The molarity (C) of sodium sulfate is given as 0.200 mol L⁻¹ and the volume (V) is 200 mL, which is equivalent to 0.200 L:

$n_{Na_2SO_4} = C \times V = 0.200 \, \text{mol L}^{-1} \times 0.200 \, \text{L} = 0.0400 \, \text{mol}$

Since the reaction between sodium sulfate and barium nitrate is a 1:1 ratio, the moles of barium sulfate formed will also be 0.0400 mol.
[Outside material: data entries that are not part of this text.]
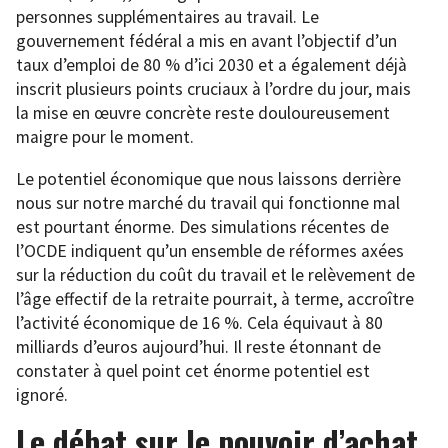
personnes supplémentaires au travail. Le
gouvernement fédéral a mis en avant l’objectif d’un
taux d’emploi de 80 % d’ici 2030 et a également déjà
inscrit plusieurs points cruciaux à l’ordre du jour, mais
la mise en œuvre concrète reste douloureusement
maigre pour le moment.
Le potentiel économique que nous laissons derrière
nous sur notre marché du travail qui fonctionne mal
est pourtant énorme. Des simulations récentes de
l’OCDE indiquent qu’un ensemble de réformes axées
sur la réduction du coût du travail et le relèvement de
l’âge effectif de la retraite pourrait, à terme, accroître
l’activité économique de 16 %. Cela équivaut à 80
milliards d’euros aujourd’hui. Il reste étonnant de
constater à quel point cet énorme potentiel est
ignoré.
Le débat sur le pouvoir d’achat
The molar mass of barium sulfate (BaSO₄) is calculated as:

• Molar mass of Ba = 137.33 g/mol
• Molar mass of S = 32.07 g/mol
• Molar mass of O = 16.00 g/mol (4 O atoms)

$\text{Molar mass of BaSO}_4 = 137.33 + 32.07 + (4 \times 16.00) = 233.39 \, \text{g/mol}$

Now, using the number of moles to find the mass:

$\text{mass} = n \times \text{molar mass} = 0.0400 \, \text{mol} \times 233.39 \, \text{g/mol} = 9.34 \, \text{g}$

Based on the calculations, the mass of the solid formed, which is barium sulfate, is approximately 9.34 g. Therefore, the correct answer is (C) 9.33 g.